Hikayenizi anlatmaya çalışırken dünyaya şunu söylemeye çalıştım; insanlara karşı acımasız olursanız, haftalarca, aylarca, yıllarca ve on yıllarca insanların özgürlüğünü ve haysiyetini inkar ederseniz, onları aşağılar ve bir açık hava hapishanesine kapattırsanız, onları canavarca öldürürseniz çok öfkelenirler. Kendilerine yapılanı başkalarına da yaparlar. Defalarca söyledim. Yedi yıl boyunca anlattım. Çok az kişi dinledi. Ve şimdi bunlar oluyor.
Çok cesur Filistinli gazeteciler var. Bombalama başladığından beri otuz dokuzu öldürüldü. Onların her biri gerçek kahraman. Hastanelerinizdeki doktorlar ve hemşireler de öyle. BM çalışanları da öyle. Seksen dokuzu öldü. Ambulans şoförleri ve sağlık görevlileri de öyle. Beton levhaları elleriyle kaldıran kurtarma ekipleri de öyle. Sizi bombalardan koruyan anneler ve babalar da öyle.
Ama biz orada değiliz. Bu sefer değil. İçeri girişimiz yasaklandı.

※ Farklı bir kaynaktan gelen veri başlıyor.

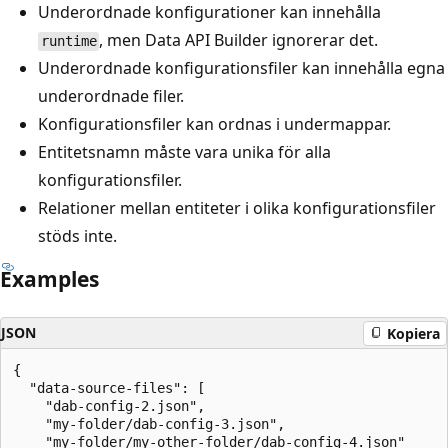
Underordnade konfigurationer kan innehålla
, men Data API Builder ignorerar det.
runtime
Underordnade konfigurationsfiler kan innehålla egna
underordnade filer.
Konfigurationsfiler kan ordnas i undermappar.
Entitetsnamn måste vara unika för alla
konfigurationsfiler.
Relationer mellan entiteter i olika konfigurationsfiler
stöds inte.
Examples
JSON
Kopiera
{

  "data-source-files": [

    "dab-config-2.json",

    "my-folder/dab-config-3.json",

    "my-folder/my-other-folder/dab-config-4.json"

Dünyanın dört bir yanından gazeteciler Refah’taki sınır kapısına gidiyoruz. Gidiyoruz, çünkü bu katliamı izlemekten başka hiçbir şey yapamıyoruz. Gidiyoruz çünkü 160’ı çocuk olmak üzere günde yüzlerce insan ölüyor. Gidiyoruz çünkü bu soykırım durmalı. Gidiyoruz sizin gibi değerli,masum vesevilen, çocuklarımız var. Gidiyoruz çünkü yaşamanızı istiyoruz.
Umarım sizyetişkin olduğunuzda bir gün tanışırız. Ben yaşlı bir adam olacağım.Ama şimdi de size göre zaten çok yaşlıyım. Sizi rüyamda özgür, güvenli ve mutlu bulacağım. Kimse sizi öldürmeye cesaret edemeyecek. Bombalarla değil, insanlarla dolu uçaklarda uçacaksınız. Bir toplama kampında kapana kısılmayacaksınız. Dünyayı göreceksiniz. Büyüyeceksiniz ve çocuk sahibi olacaksınız. Yaşlandığınızdabu acıyı hatırlayacaksınız, ancak bunun acı çekenlere yardım etmeniz gerektiği anlamına geldiğini bileceksiniz. Bu benim umudum, duam.
Sizi hayal kırıklığına uğrattık. Taşıdığımız korkunç suçluluk duygusu bu. Denedik. Ama yeterince uğraşmadık. Birçoğumuz Refah’a gideceğiz. Protesto için Gazze sınırının öteki tarafında duracağız. Yazacağız ve filme alacağız. Yaptığımız şey bu. Fazla değil. Ama bu bir şey. Hikayenizi tekrar anlatacağız.
Af dileme hakkını kazanmak için belki yeterli olacaktır.